▶ EXERCISE BRIEF: Copy out each line of the listing below where the string "خارجی" appears.

▶ PROVIDED INFORMATION:
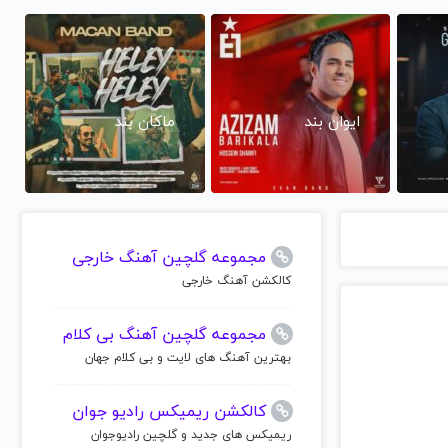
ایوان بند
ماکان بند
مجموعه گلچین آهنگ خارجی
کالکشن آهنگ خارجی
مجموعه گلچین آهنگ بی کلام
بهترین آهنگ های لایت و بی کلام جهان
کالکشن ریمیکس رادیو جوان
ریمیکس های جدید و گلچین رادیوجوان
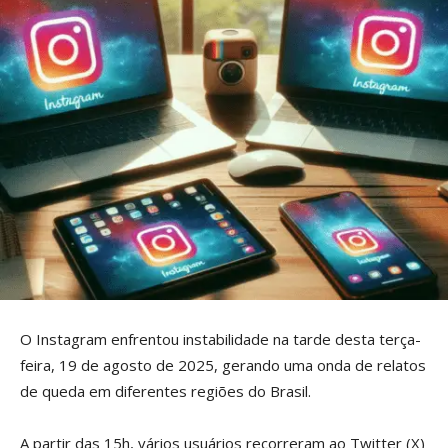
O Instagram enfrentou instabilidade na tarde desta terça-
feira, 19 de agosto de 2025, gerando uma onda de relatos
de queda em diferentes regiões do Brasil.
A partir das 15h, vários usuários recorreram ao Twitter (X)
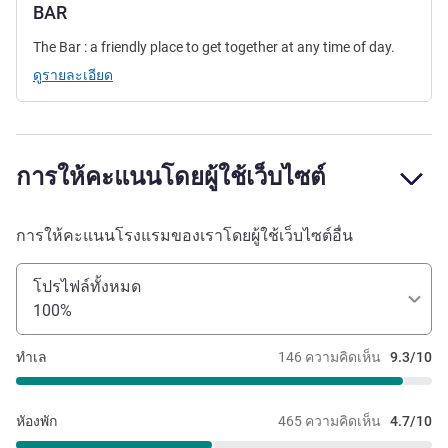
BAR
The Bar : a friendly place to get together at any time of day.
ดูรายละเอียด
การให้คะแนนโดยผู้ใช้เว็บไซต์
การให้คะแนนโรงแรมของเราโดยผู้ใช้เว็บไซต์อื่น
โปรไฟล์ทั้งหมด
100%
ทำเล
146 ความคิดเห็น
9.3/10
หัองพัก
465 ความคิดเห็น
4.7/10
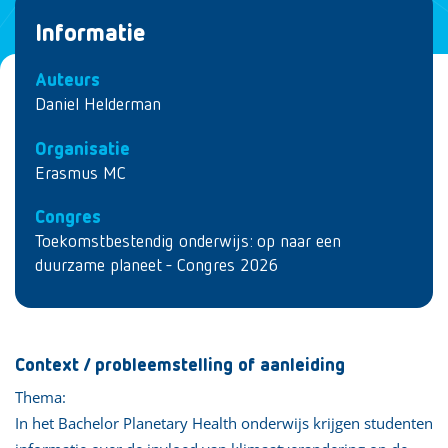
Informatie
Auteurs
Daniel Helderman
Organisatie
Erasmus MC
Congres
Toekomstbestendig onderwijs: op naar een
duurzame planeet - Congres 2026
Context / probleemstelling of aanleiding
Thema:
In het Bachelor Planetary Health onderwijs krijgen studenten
---
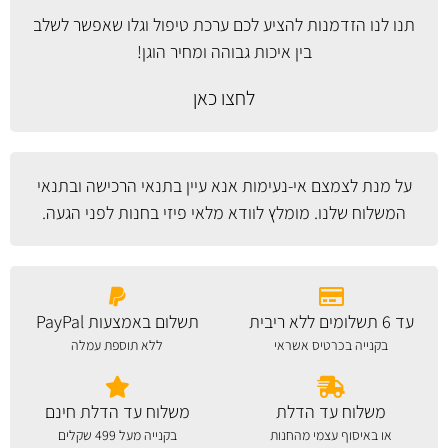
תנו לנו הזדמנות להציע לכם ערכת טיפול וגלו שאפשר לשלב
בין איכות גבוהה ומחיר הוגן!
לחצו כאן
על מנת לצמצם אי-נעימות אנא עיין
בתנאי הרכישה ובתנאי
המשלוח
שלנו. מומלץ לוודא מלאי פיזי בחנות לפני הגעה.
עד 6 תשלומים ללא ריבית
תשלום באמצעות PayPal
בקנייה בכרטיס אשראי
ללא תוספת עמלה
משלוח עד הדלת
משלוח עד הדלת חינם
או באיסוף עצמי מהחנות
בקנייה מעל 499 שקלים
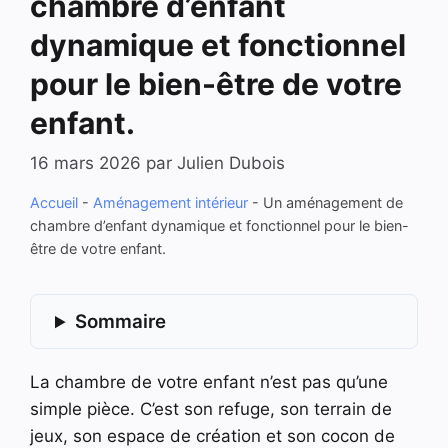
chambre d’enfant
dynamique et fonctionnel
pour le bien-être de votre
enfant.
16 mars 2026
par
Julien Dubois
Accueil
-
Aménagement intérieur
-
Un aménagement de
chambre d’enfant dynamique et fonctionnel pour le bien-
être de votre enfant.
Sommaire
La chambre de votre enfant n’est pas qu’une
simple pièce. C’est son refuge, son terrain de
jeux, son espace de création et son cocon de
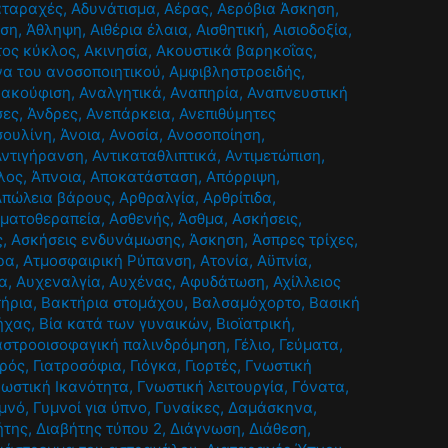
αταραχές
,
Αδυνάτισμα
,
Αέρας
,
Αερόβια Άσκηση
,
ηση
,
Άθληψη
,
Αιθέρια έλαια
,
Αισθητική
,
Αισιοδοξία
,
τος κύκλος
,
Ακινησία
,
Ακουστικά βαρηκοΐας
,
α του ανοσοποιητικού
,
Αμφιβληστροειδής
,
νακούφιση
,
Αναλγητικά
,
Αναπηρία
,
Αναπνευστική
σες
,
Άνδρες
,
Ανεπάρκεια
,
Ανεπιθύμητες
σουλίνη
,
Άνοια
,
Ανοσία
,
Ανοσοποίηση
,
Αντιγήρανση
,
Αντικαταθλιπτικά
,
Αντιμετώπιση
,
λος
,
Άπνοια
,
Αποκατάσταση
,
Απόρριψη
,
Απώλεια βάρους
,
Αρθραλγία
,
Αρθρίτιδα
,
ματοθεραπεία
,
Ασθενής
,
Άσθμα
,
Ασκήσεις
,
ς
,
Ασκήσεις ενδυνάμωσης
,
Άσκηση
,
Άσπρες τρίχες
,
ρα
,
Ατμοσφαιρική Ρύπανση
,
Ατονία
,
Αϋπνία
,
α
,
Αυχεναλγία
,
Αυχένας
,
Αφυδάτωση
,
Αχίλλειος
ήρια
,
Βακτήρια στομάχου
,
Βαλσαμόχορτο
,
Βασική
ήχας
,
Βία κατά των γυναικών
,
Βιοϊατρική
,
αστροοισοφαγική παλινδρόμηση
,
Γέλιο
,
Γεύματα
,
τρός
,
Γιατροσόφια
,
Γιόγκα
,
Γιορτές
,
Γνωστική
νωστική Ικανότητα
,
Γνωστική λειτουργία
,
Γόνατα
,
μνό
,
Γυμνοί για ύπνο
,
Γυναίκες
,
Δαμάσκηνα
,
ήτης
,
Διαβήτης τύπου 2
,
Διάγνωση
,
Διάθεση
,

▶ RESPONSE:
مجموعه گلچین آهنگ خارجی
کالکشن آهنگ خارجی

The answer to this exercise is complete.